Chinese Investors Being Thrown For A Loop By Beijing's Crackdown On Risky Debt


05/10/2017



The local markets are being shocked by China's latest efforts to crack down on high and increasingly risky forms of debt in its financial system.
 
Investors are kept on edge as more loans are defaulting, bond yields are rising and stocks are falling.
 
"Most equity investors we talked to recently cared much more about the financial regulation than the real economy," Macquarie's head of Greater China economics, Larry Hu said in a note released late Sunday ET. "We remain cautious for now regarding the financial market, as regulations are weighing on risk appetite and pushing up interest rates."

authorities are reportedly including murky off-balance-sheet wealth management products in their assessments of banks' finances and in the last several months, the People's Bank of China has raised short-term interest rates. The Shanghai composite is roughly flat for the year as tighter regulation on Chinese stock markets has also dampened stocks.
 
According to Macquarie's Hu, noting its highest since August 2016, the Chinese government 10-year bond yield closed last week at 3.56 percent. Expected Federal Reserve rate hikes also act to boost rates and high interest rates increase the burden of debt Chinese companies must repay.
 
"The upward repricing of interbank market rates ... since the start of the year has led to worries that further aggressive tightening in short-end rates may trigger more selling pressure in the domestic bond market," Kinger Lau, chief China strategist at Goldman Sachs, said in a Friday note.
 
After the Fed raised rates and surprised markets by saying it would deliver three hikes in 2017, rather than the two that were expected, the Chinese 10-year field jumped to its highest in more than a year last December and Lau added that the situation could lead to "unfavorable" effects on stocks similar to that event.
 
According to data from Shanghai-based Wind Information, from 23 in 2015 to 79 in 2016, the number of Chinese bond defaults has also picked up in the last year. So far this year, Wind data shows 16 bond defaults.
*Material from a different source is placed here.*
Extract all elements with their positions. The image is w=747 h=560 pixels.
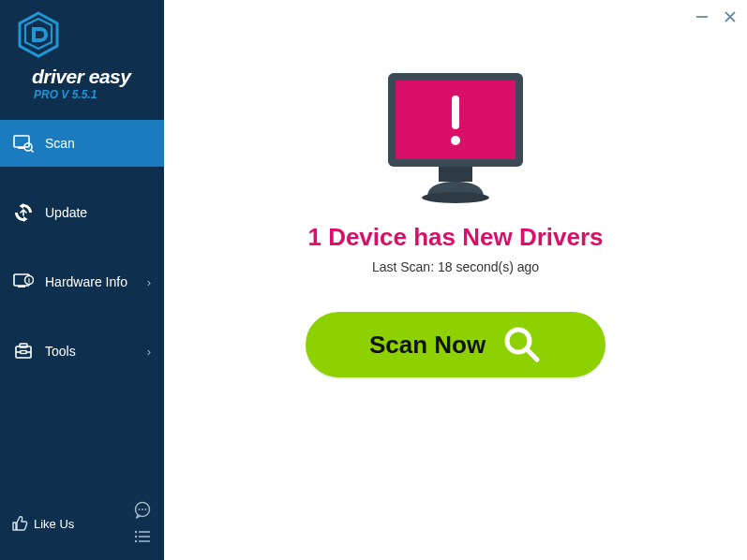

Three years ago in 2014, the very first Chinese bond default on record had taken place. In a show of slightly freer markets, more companies, especially those in oversupplied industries such as steel, would be allowed to default on their debt by Beijing, most analysts anticipate. But experts generally don't expect bond defaults to become widespread across China.
 
"A little bit of market disruption will be needed to convey the seriousness of the tightening and to alter market behavior, but too much is unlikely to be allowed. As always in China, the pace of reform will be controlled. China does not like 'Big Bang' reforms," said James Stent, author of "China's Banking Transformation" and a former board member of China Minsheng Bank and China Everbright Bank.
 
"The timing has been delayed until the economy is performing well enough to permit this tightening without endangering economic growth. Now the timing is good, as the economy can withstand being reined in," Stent said.
 
Signs of growing financial and economic maturity may be signaled by the steps Beijing has taken recently.